The comparison of the results of estimates provided by the different methods described 
above on these two datasets will guide our recommendations on the most appropriate methods to 
be used to correct for common attrition problems. 

Setting: 

We use data from an evaluation of Dual Language Immersion programs in PPS. PPS uses 
lotteries to assign access to this program. The original study was subject to high rates of 
differential attrition, however additional state level data was obtained. With this new dataset, the 
amount of differential attrition is greatly diminished. 

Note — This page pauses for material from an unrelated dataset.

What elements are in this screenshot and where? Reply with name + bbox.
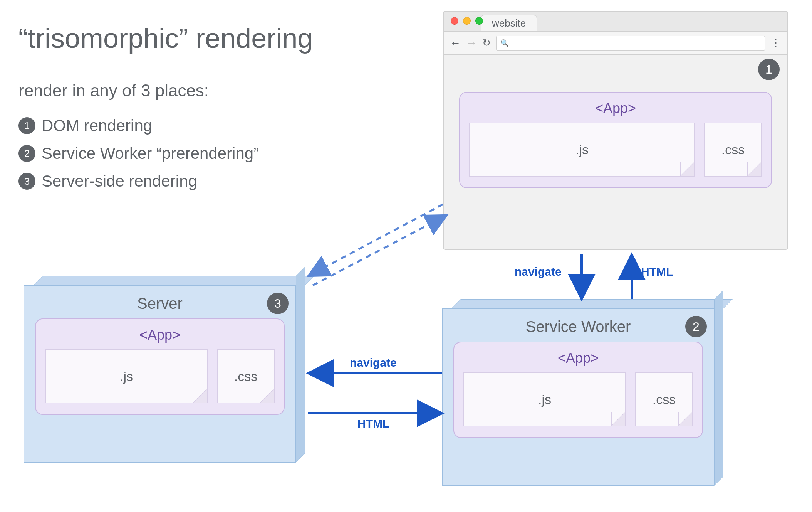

Data Collection and Analysis: 

This study utilizes two datasets which will be compared using various methods: 

1. PPS school district data: this data set experienced high levels of differential attrition. 
Attrition in the control group was about 24 percentage points higher than attrition in the 
treatment group. 

2. PPS school district data supplemented with Oregon Department of Education (ODE) 

State level data. This will serve as the benchmark with which to compare the district- 
level data that experienced more differential attrition. Once the data was supplemented, 
differential attrition was reduced to only about 6 percentage points. 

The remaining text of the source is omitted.